> _INSTRUCTIONS TO FOLLOW_
All records are to be reproduced verbatim, with images omitted.

> _RECORDS SHOWN_
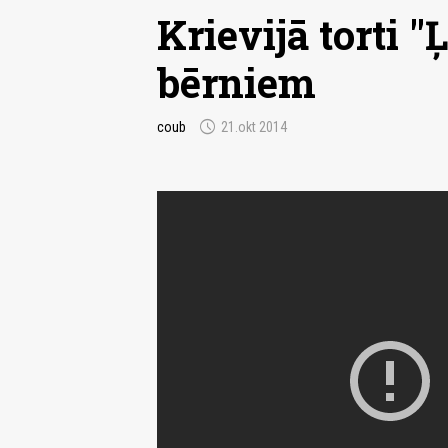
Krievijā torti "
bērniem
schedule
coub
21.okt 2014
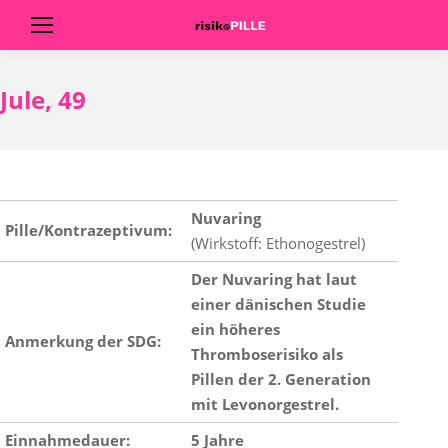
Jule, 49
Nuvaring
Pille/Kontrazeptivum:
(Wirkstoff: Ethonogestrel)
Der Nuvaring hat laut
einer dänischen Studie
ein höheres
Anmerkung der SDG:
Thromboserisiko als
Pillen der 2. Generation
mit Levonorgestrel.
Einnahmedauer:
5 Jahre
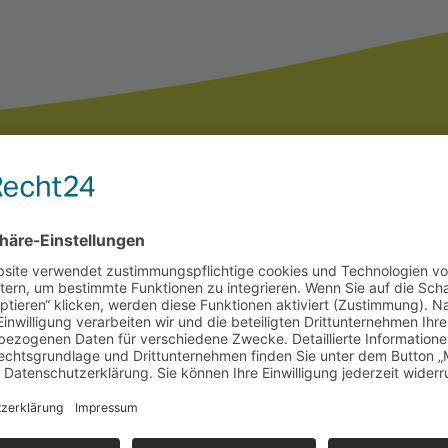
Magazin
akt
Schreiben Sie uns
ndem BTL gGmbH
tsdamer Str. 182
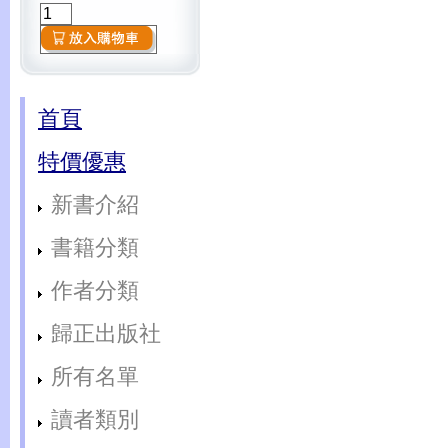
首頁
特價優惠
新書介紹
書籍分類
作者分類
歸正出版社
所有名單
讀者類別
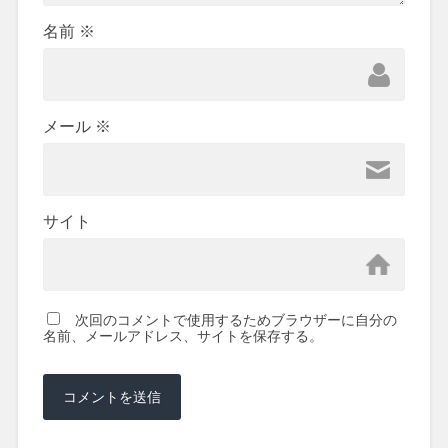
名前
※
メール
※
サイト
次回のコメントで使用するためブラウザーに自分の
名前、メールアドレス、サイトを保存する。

> _RESULT BELOW_
Krievijā torti "
bērniem
schedule
coub
21.okt 2014
Jule, 49
Nuvaring
Pille/Kontrazeptivum:
(Wirkstoff: Ethonogestrel)
Der Nuvaring hat laut
einer dänischen Studie
ein höheres
Anmerkung der SDG:
Thromboserisiko als
Pillen der 2. Generation
mit Levonorgestrel.
Einnahmedauer:
5 Jahre
Magazin
akt
Schreiben Sie uns
ndem BTL gGmbH
tsdamer Str. 182
首頁
特價優惠
新書介紹
書籍分類
作者分類
歸正出版社
所有名單
讀者類別
名前
※
メール
※
サイト
次回のコメントで使用するためブラウザーに自分の
名前、メールアドレス、サイトを保存する。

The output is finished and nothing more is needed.